[RECORDS SUPPLIED — start]
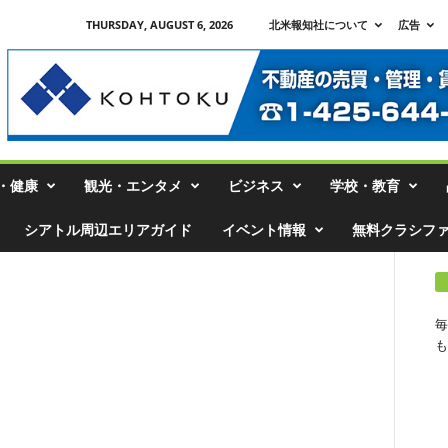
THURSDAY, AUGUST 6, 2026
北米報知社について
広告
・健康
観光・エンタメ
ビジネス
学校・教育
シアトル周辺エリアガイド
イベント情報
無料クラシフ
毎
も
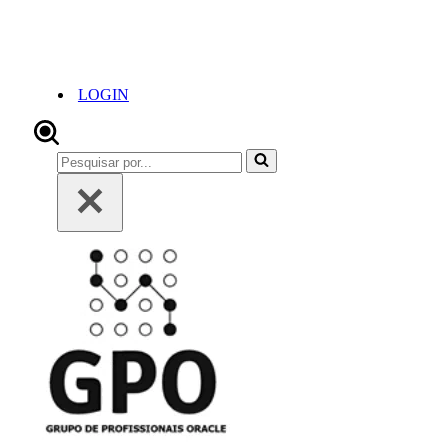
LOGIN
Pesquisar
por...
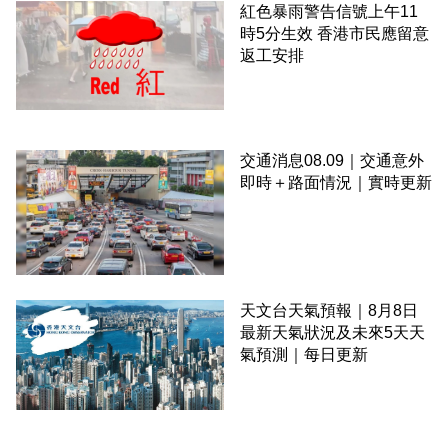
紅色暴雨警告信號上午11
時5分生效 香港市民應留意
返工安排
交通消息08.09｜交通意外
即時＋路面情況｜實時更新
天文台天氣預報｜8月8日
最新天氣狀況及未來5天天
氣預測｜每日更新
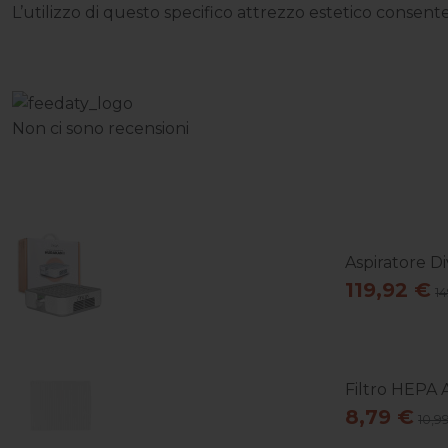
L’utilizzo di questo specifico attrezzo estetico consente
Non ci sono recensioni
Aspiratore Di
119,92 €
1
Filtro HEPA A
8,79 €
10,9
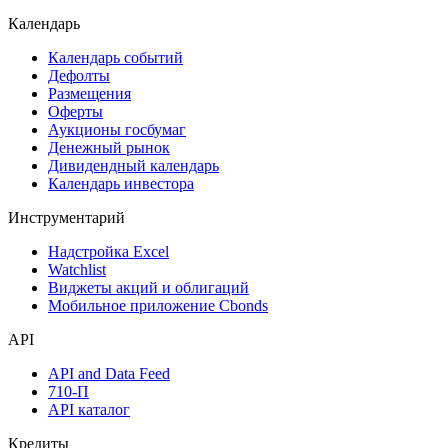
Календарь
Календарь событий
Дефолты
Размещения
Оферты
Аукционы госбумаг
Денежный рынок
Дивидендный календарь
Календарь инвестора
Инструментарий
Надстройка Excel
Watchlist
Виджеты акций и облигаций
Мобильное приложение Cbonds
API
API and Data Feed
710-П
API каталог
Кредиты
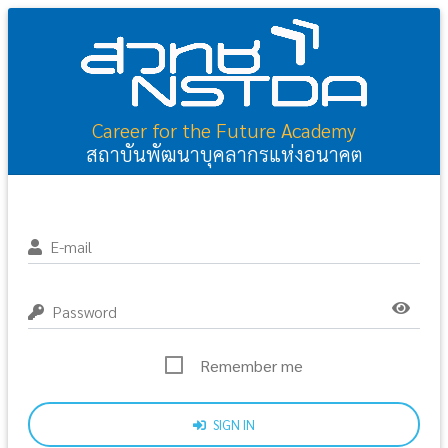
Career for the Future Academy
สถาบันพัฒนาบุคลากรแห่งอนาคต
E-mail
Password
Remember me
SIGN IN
[RECORDS SUPPLIED — finish]
- **WHAT TO WORK ON**
Your copy must match the records above word for word and contain no pictures.

- **EXPECTED OUTPUT**
THURSDAY, AUGUST 6, 2026
北米報知社について
広告
・健康
観光・エンタメ
ビジネス
学校・教育
シアトル周辺エリアガイド
イベント情報
無料クラシフ
毎
も
LOGIN
Pesquisar
por...
紅色暴雨警告信號上午11
時5分生效 香港市民應留意
返工安排
交通消息08.09｜交通意外
即時＋路面情況｜實時更新
天文台天氣預報｜8月8日
最新天氣狀況及未來5天天
氣預測｜每日更新
L’utilizzo di questo specifico attrezzo estetico consente
Non ci sono recensioni
Aspiratore Di
119,92 €
1
Filtro HEPA A
8,79 €
10,9
Календарь
Календарь событий
Дефолты
Размещения
Оферты
Аукционы госбумаг
Денежный рынок
Дивидендный календарь
Календарь инвестора
Инструментарий
Надстройка Excel
Watchlist
Виджеты акций и облигаций
Мобильное приложение Cbonds
API
API and Data Feed
710-П
API каталог
Кредиты
Career for the Future Academy
สถาบันพัฒนาบุคลากรแห่งอนาคต
E-mail
Password
Remember me
SIGN IN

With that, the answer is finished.